Bernice Women‘s strategy is to empower women to take charge of economic sustainability and personal development to end violence. The group has led campaigns against domestic, sexual and gender-based violence in homes, workplaces and society.
BERNICE WOMEN Social support group organizes expos to give more knowledge to career women under the themes such as “SUPERWOMAN” for economic, sustainable and personal development. Bernice Women is privileged to celebrate women and uplift victims and survivors. To end violence, we organize EXPOs, since one of the biggest causes of violence in homes and workplaces is finances, disease etc...To learn and partner with health bodies, Trade, Educationalists, Nutritionists, Health and fitness, economic and financial empowerment etc... It will create awareness, end stigma and shame around women and the public who struggle to learn about their economic situations, among others.
2. School and Farming Project
In Uganda, 41% of people live in poverty, and almost half of Uganda’s population is under the age of 15, representing one of the youngest populations in the world.

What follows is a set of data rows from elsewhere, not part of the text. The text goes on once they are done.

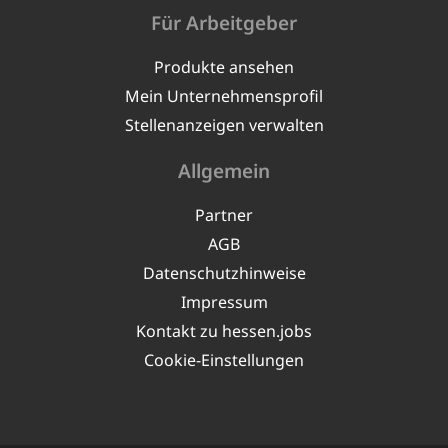
Für Arbeitgeber
Produkte ansehen
Mein Unternehmensprofil
Stellenanzeigen verwalten
Allgemein
Partner
AGB
Datenschutzhinweise
Impressum
Kontakt zu hessen.jobs
Cookie-Einstellungen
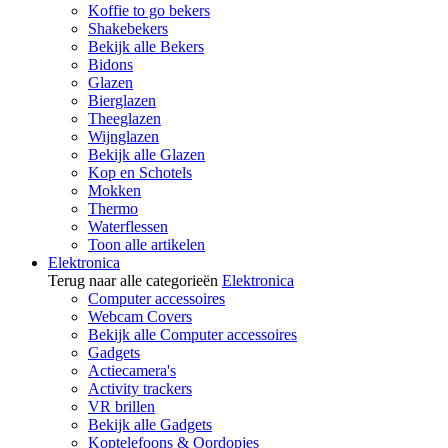
Koffie to go bekers
Shakebekers
Bekijk alle Bekers
Bidons
Glazen
Bierglazen
Theeglazen
Wijnglazen
Bekijk alle Glazen
Kop en Schotels
Mokken
Thermo
Waterflessen
Toon alle artikelen
Elektronica
Terug naar alle categorieën
Elektronica
Computer accessoires
Webcam Covers
Bekijk alle Computer accessoires
Gadgets
Actiecamera's
Activity trackers
VR brillen
Bekijk alle Gadgets
Koptelefoons & Oordopjes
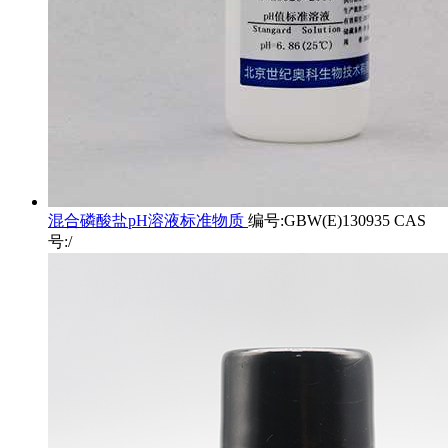
混合磷酸盐pH溶液标准物质
编号:GBW(E)130935 CAS
号:/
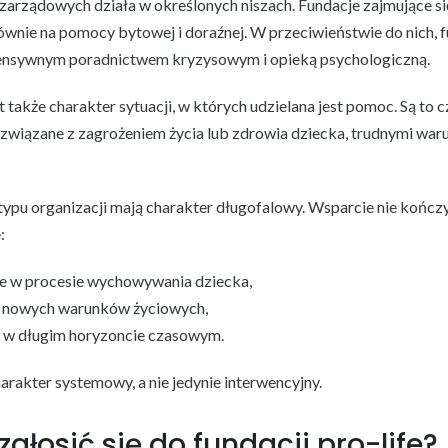
zarządowych działa w określonych niszach. Fundacje zajmujące s
wnie na pomocy bytowej i doraźnej. W przeciwieństwie do nich, fu
ntensywnym poradnictwem kryzysowym i opieką psychologiczną.
 także charakter sytuacji, w których udzielana jest pomoc. Są to
związane z zagrożeniem życia lub zdrowia dziecka, trudnymi war
 typu organizacji mają charakter długofalowy. Wsparcie nie kończ
:
ie w procesie wychowywania dziecka,
o nowych warunków życiowych,
 w długim horyzoncie czasowym.
rakter systemowy, a nie jedynie interwencyjny.
zgłosić się do fundacji pro-life?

Most people in Uganda live below the poverty line and face many problems, including the lack of food and shelter, inadequate health care, unsafe drinking water, poor education and unemployment. The struggle of the poor starts in the womb. The child in the womb suffers from the consequences of malnutrition in the mother. Families living in such a state are daily wage laborers. They are unable to fetch their square meal a day. Some parents admit their children to school but cannot continue taking them to school because they cannot pay the fees for school. That's the reason the children are school dropouts. Despite planned development and special provision for the accelerated socio-economic development of neglected/disadvantaged sections, the issue of orphan and underprivileged children is not adequately addressed. Therefore, we envisage mainstreaming poor children in the national building by providing care, support and protection in our children’s homes. Poverty has consistently been recognized as the primary cause of disease, death, and disability. Recently, the World Health Organization (WHO) stated that poverty is the “ruthless killer.” We want to change that. The project aims to address their shelter, food, education, and health development:
To provide an opportunity for orphans and poor children to live in a friendly atmosphere with parental love to pursue their education.
To provide food, shelter, education and clothing for orphans and needy children.
To provide medical care for the children living in the home.
To impart moral values to children to strengthen them to become self-reliant in the home.
To provide a quality of life that enables residents to retain their independence, identity and sense of value.
To liberate rural women from economic bondage/dependency and poverty and from marginalization to liberate them economically.